ABOUT THIS TASK: Count up the lines holding "analysis" in the material, then reply with only the number.

▶

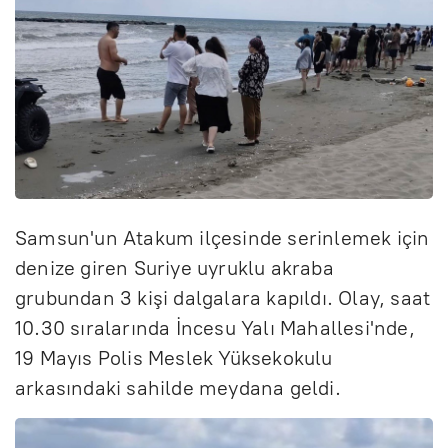
Samsun'un Atakum ilçesinde serinlemek için
denize giren Suriye uyruklu akraba
grubundan 3 kişi dalgalara kapıldı. Olay, saat
10.30 sıralarında İncesu Yalı Mahallesi'nde,
19 Mayıs Polis Meslek Yüksekokulu
arkasındaki sahilde meydana geldi.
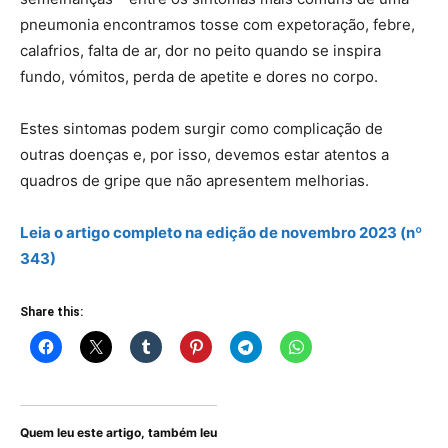
pneumonia encontramos tosse com expetoração, febre,
calafrios, falta de ar, dor no peito quando se inspira
fundo, vómitos, perda de apetite e dores no corpo.
Estes sintomas podem surgir como complicação de
outras doenças e, por isso, devemos estar atentos a
quadros de gripe que não apresentem melhorias.
Leia o artigo
completo
na edição de novembro 2023 (nº
343)
Share this:
Quem leu este artigo, também leu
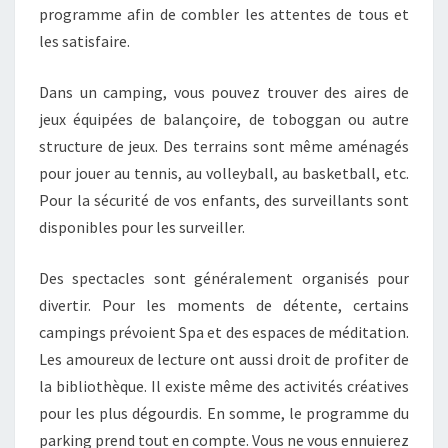
programme afin de combler les attentes de tous et
les satisfaire.
Dans un camping, vous pouvez trouver des aires de
jeux équipées de balançoire, de toboggan ou autre
structure de jeux. Des terrains sont même aménagés
pour jouer au tennis, au volleyball, au basketball, etc.
Pour la sécurité de vos enfants, des surveillants sont
disponibles pour les surveiller.
Des spectacles sont généralement organisés pour
divertir. Pour les moments de détente, certains
campings prévoient Spa et des espaces de méditation.
Les amoureux de lecture ont aussi droit de profiter de
la bibliothèque. Il existe même des activités créatives
pour les plus dégourdis. En somme, le programme du
parking prend tout en compte. Vous ne vous ennuierez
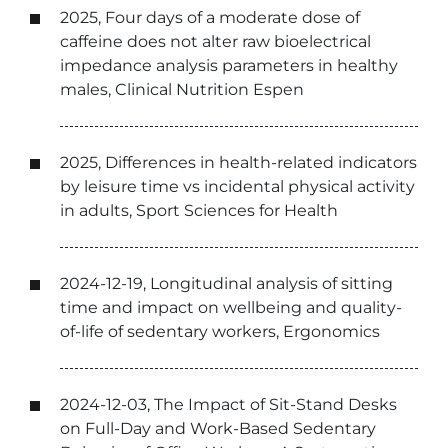
2025, Four days of a moderate dose of
caffeine does not alter raw bioelectrical
impedance analysis parameters in healthy
males, Clinical Nutrition Espen
2025, Differences in health-related indicators
by leisure time vs incidental physical activity
in adults, Sport Sciences for Health
2024-12-19, Longitudinal analysis of sitting
time and impact on wellbeing and quality-
of-life of sedentary workers, Ergonomics
2024-12-03, The Impact of Sit-Stand Desks
on Full-Day and Work-Based Sedentary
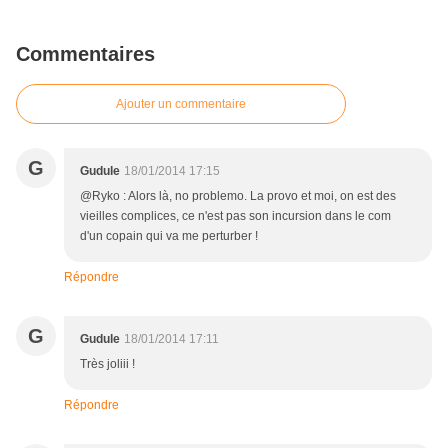
Commentaires
Ajouter un commentaire
G
Gudule
18/01/2014 17:15
@Ryko : Alors là, no problemo. La provo et moi, on est des
vieilles complices, ce n'est pas son incursion dans le com
d'un copain qui va me perturber !
Répondre
G
Gudule
18/01/2014 17:11
Très joliii !
Répondre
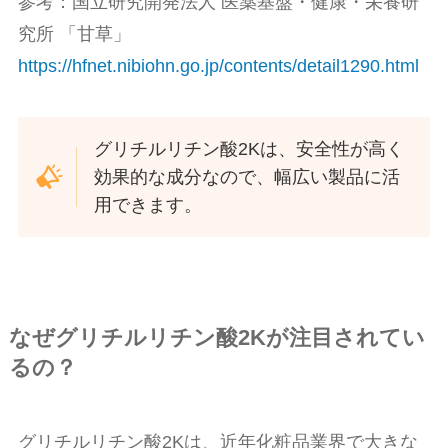
参考：国立研究開発法人 医薬基盤・健康・栄養研
究所 「甘草」
https://hfnet.nibiohn.go.jp/contents/detail1290.html
グリチルリチン酸2Kは、安全性が高く
効果的な成分なので、幅広い製品に活
用できます。
なぜグリチルリチン酸2Kが注目されてい
るの？
グリチルリチン酸2Kは、近年化粧品業界で大きな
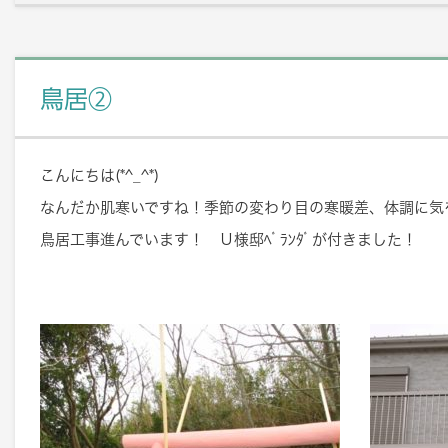
鳥居②
こんにちは(*^_^*)
なんだか肌寒いですね！季節の変わり目の寒暖差、体調に気
鳥居工事進んでいます！ Ｕ様邸ﾍﾞﾗﾝﾀﾞが付きました！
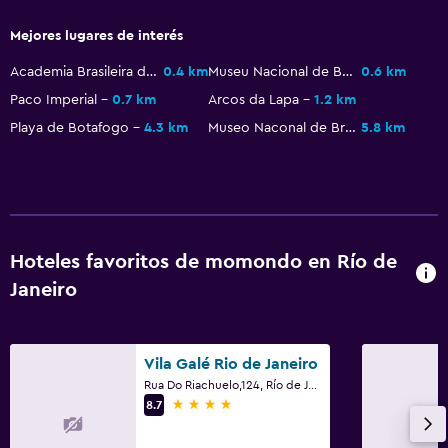
Mejores lugares de interés
Sistema de entretenimiento
Academia Brasileira de Letras
0.4 km
Museu Nacional de Belas Artes
0.6 km
TV de pantalla plana
Paco Imperial
0.7 km
Arcos da Lapa
1.2 km
Sala de estar/TV compartida
Playa de Botafogo
4.3 km
Museo Naconal de Brasil
5.8 km
TV por cable o vía satélite
TV
Lavandería
Hoteles favoritos de momondo en Río de
Lavandería
Janeiro
Servicio de planchado
Servicios de lavandería/tintorería
Plancha para pantalones
Vila Galé Rio de Janeiro
Rua Do Riachuelo,124, Río de Janeiro
4 estrellas
8.7
Ideal para familias
Cuna/cama nido disponibles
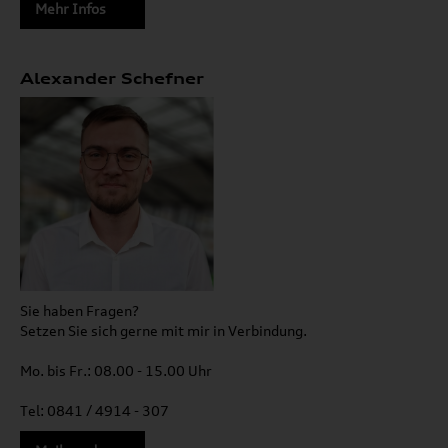
Mehr Infos
Alexander Schefner
Sie haben Fragen?
Setzen Sie sich gerne mit mir in Verbindung.
Mo. bis Fr.: 08.00 - 15.00 Uhr
Tel: 0841 / 4914 - 307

◀

EXPECTED ANSWER: 2